> _Excerpted records_
== Segment start ==

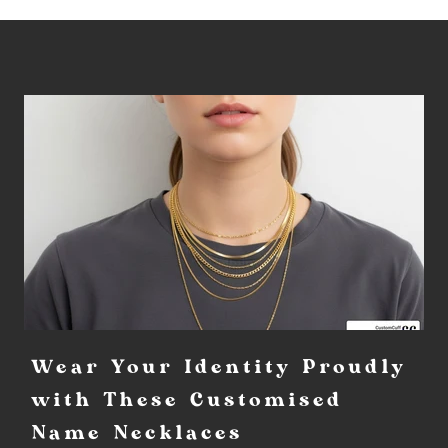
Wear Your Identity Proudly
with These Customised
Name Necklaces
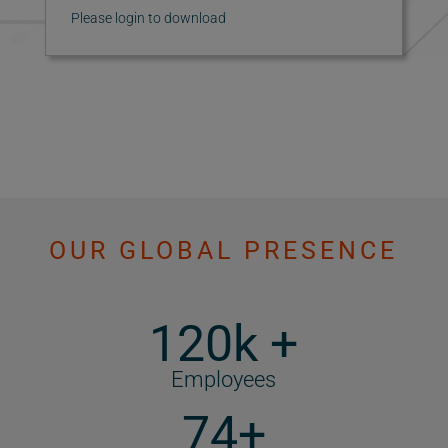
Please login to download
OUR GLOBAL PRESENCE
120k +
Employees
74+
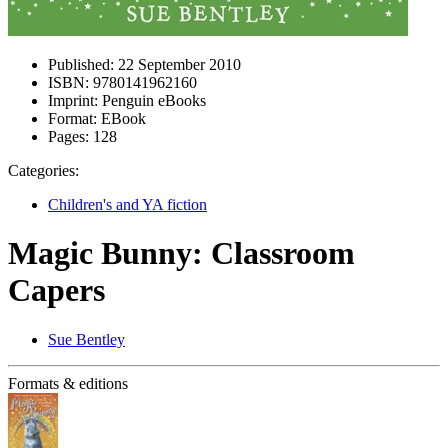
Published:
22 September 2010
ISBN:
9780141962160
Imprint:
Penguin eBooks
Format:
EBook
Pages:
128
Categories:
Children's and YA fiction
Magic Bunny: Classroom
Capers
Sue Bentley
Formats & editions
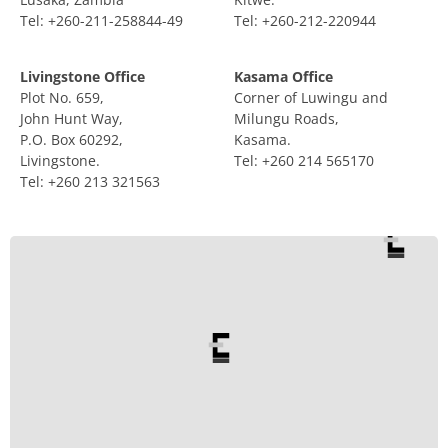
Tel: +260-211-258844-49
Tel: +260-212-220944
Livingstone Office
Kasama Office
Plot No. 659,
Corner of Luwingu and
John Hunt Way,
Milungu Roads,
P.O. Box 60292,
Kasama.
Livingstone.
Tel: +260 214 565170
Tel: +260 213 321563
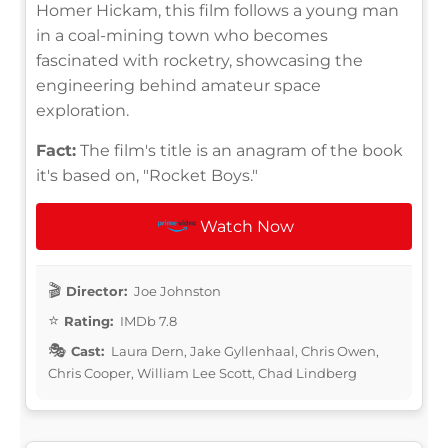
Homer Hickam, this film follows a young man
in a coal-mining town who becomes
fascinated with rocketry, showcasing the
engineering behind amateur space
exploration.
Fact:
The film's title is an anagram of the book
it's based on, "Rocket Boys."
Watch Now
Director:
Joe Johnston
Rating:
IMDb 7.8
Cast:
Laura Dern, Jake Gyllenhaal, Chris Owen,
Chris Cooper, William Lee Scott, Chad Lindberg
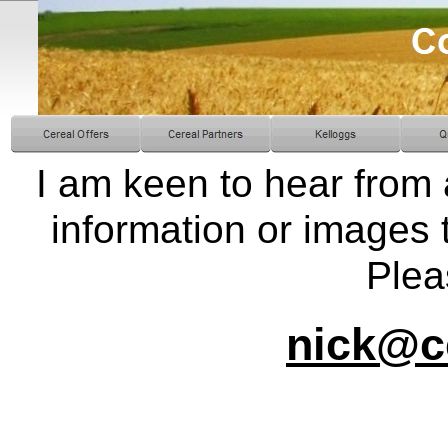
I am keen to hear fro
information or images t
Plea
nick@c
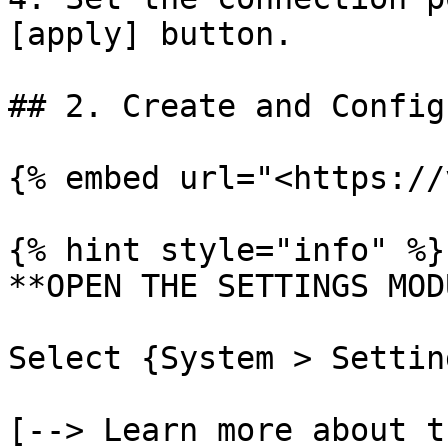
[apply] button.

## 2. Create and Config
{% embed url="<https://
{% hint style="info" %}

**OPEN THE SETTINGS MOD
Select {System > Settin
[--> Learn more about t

== Segment end ==
== Segment start ==

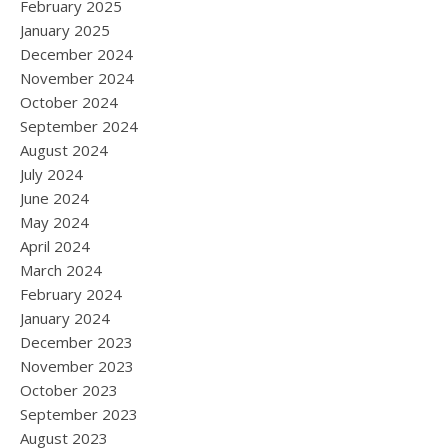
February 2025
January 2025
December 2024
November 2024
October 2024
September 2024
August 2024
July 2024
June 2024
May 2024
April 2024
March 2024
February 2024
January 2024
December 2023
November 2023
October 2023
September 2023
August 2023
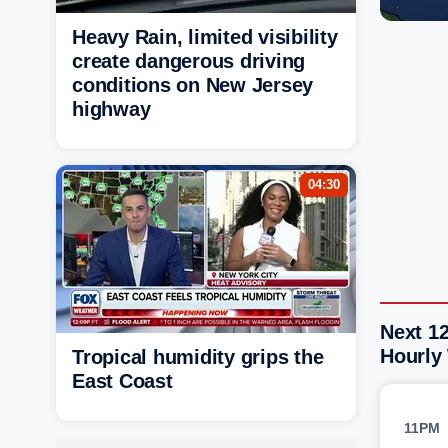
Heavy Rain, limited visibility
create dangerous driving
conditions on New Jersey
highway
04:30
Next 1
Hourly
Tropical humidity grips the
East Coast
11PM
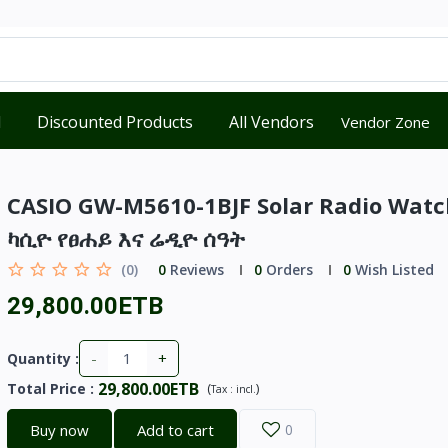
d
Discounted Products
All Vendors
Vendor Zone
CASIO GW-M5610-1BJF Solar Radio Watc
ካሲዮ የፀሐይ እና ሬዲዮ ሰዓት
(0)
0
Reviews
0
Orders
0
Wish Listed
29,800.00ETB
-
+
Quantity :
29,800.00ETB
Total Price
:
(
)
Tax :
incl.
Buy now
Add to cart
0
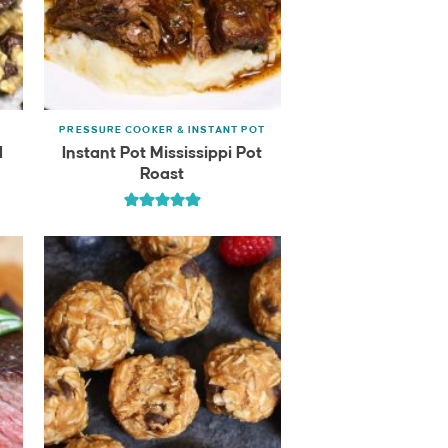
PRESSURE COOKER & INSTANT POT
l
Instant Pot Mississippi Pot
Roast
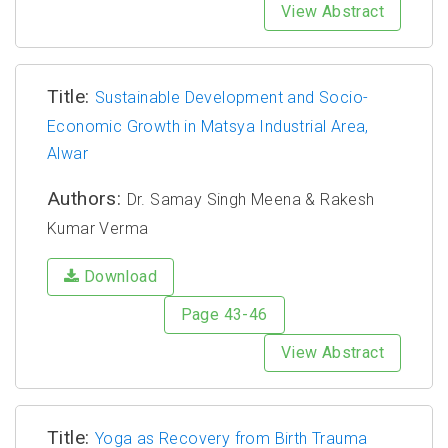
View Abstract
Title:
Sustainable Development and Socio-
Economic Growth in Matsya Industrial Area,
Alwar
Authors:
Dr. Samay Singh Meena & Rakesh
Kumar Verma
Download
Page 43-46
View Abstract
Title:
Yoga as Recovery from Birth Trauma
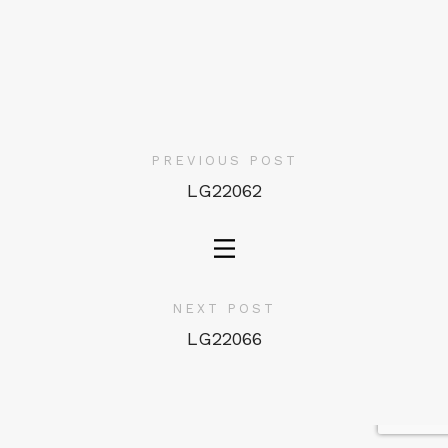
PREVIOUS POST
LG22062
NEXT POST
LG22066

== Segment end ==

> _What is expected_
Print nothing except the lines above from the one containing "Sue Bentley" down to the one containing "fascinated with rocketry, showcasing the", both included, exactly as written and free of pictures.

> _Answer to this problem_
Sue Bentley
Formats & editions
Tel: +260-211-258844-49
Tel: +260-212-220944
Livingstone Office
Kasama Office
Plot No. 659,
Corner of Luwingu and
John Hunt Way,
Milungu Roads,
P.O. Box 60292,
Kasama.
Livingstone.
Tel: +260 214 565170
Tel: +260 213 321563
Homer Hickam, this film follows a young man
in a coal-mining town who becomes
fascinated with rocketry, showcasing the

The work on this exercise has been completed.